75% of conference attendees attend the 25 largest IEEE meetings.
Depending on what you include on the IEEE technical meeting list,
there are 325-1000 annual IEEE events. The presentations at these
meetings are 35% research oriented and 20% describe advanced development.
In contrast, our membership is only 11% research occupied with
greater than 50% doing product development. Although much of the
off-line discussion at IEEE meetings concerns product development,
only 3% of our papers address this topic. One membership enticement
might be increased product development papers. Historically companies
have been hesitant to release such papers although many trade
magazines have this flavor.
TAB held a workshop on membership to develop a new model more
in keeping with the "age of the Internet." Downside
pressure due to the changing "value proposition" to
members is added to the lack of investment in the future by IEEE
societies in lowering membership. This society near-sightedness
is a result of resource restrictions caused by high IEEE overhead
charges and negative stock market performance over the last 4
years. There is some concern that IEEE volunteerism may be threatened
by inadvertently walking into the perfect "tipping point."

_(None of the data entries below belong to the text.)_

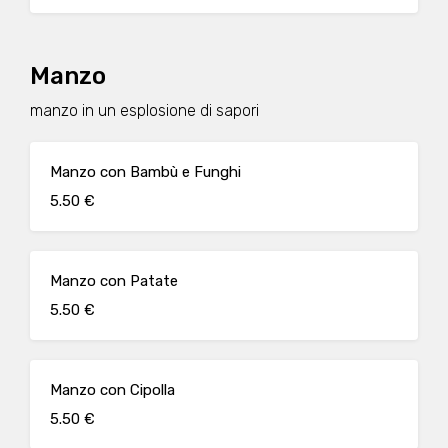
Manzo
manzo in un esplosione di sapori
Manzo con Bambù e Funghi
5.50 €
Manzo con Patate
5.50 €
Manzo con Cipolla
5.50 €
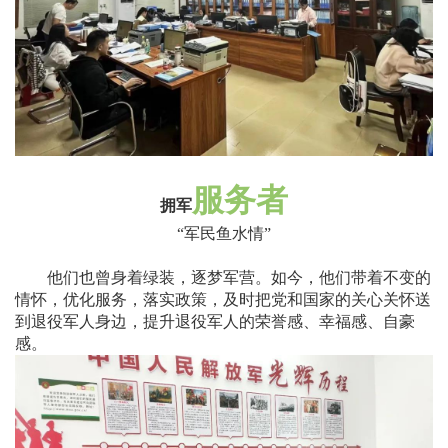
服务者
拥军
“
军民鱼水情
”
他们也曾身着绿装，逐梦军营。如今，他们带着不变的
情怀，优化服务，落实政策，及时把党和国家的关心关怀送
到退役军人身边，提升退役军人的荣誉感、幸福感、自豪
感。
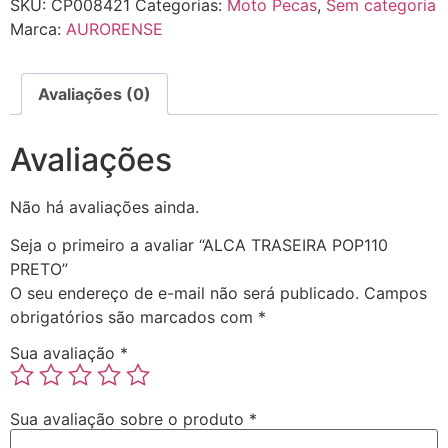
SKU:
CP008421
Categorias:
Moto Pecas
,
Sem categoria
Marca:
AURORENSE
Avaliações (0)
Avaliações
Não há avaliações ainda.
Seja o primeiro a avaliar “ALCA TRASEIRA POP110
PRETO”
O seu endereço de e-mail não será publicado.
Campos
obrigatórios são marcados com
*
Sua avaliação
*
Sua avaliação sobre o produto
*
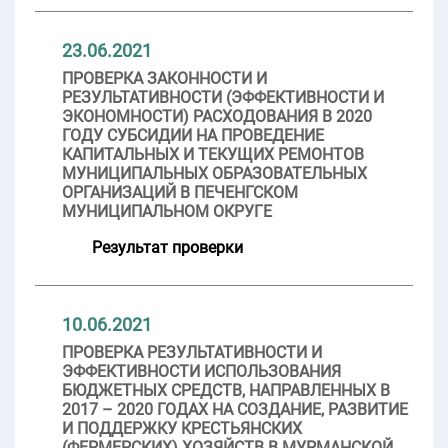
23.06.2021
ПРОВЕРКА ЗАКОННОСТИ И
РЕЗУЛЬТАТИВНОСТИ (ЭФФЕКТИВНОСТИ И
ЭКОНОМНОСТИ) РАСХОДОВАНИЯ В 2020
ГОДУ СУБСИДИИ НА ПРОВЕДЕНИЕ
КАПИТАЛЬНЫХ И ТЕКУЩИХ РЕМОНТОВ
МУНИЦИПАЛЬНЫХ ОБРАЗОВАТЕЛЬНЫХ
ОРГАНИЗАЦИЙ В ПЕЧЕНГСКОМ
МУНИЦИПАЛЬНОМ ОКРУГЕ
Результат проверки
10.06.2021
ПРОВЕРКА РЕЗУЛЬТАТИВНОСТИ И
ЭФФЕКТИВНОСТИ ИСПОЛЬЗОВАНИЯ
БЮДЖЕТНЫХ СРЕДСТВ, НАПРАВЛЕННЫХ В
2017 – 2020 ГОДАХ НА СОЗДАНИЕ, РАЗВИТИЕ
И ПОДДЕРЖКУ КРЕСТЬЯНСКИХ
(ФЕРМЕРСКИХ) ХОЗЯЙСТВ В МУРМАНСКОЙ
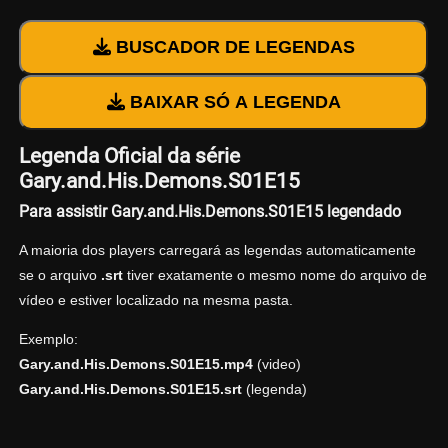
BUSCADOR DE LEGENDAS
BAIXAR SÓ A LEGENDA
Legenda Oficial da série
Gary.and.His.Demons.S01E15
Para assistir Gary.and.His.Demons.S01E15 legendado
A maioria dos players carregará as legendas automaticamente
se o arquivo
.srt
tiver exatamente o mesmo nome do arquivo de
vídeo e estiver localizado na mesma pasta.
Exemplo:
Gary.and.His.Demons.S01E15.mp4
(video)
Gary.and.His.Demons.S01E15.srt
(legenda)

However, the financial markets are recovering and the IEEE overhead
tax was just reduced by $2 million.
Ralph notes that there are approximately 1 million engineers in
the US that would qualify for IEEE membership, but only 225,000
are members. In addition, the expanding health care and broadcasting
industries have many workers who would mix well with IEEE activities.
Ralph is now the IEEE-USA President-Elect. His perspective will
continue to be excellent on Institute issues.
Conferences
Vice President
Ricky Lee reported on the health of CPMT Global Conferences.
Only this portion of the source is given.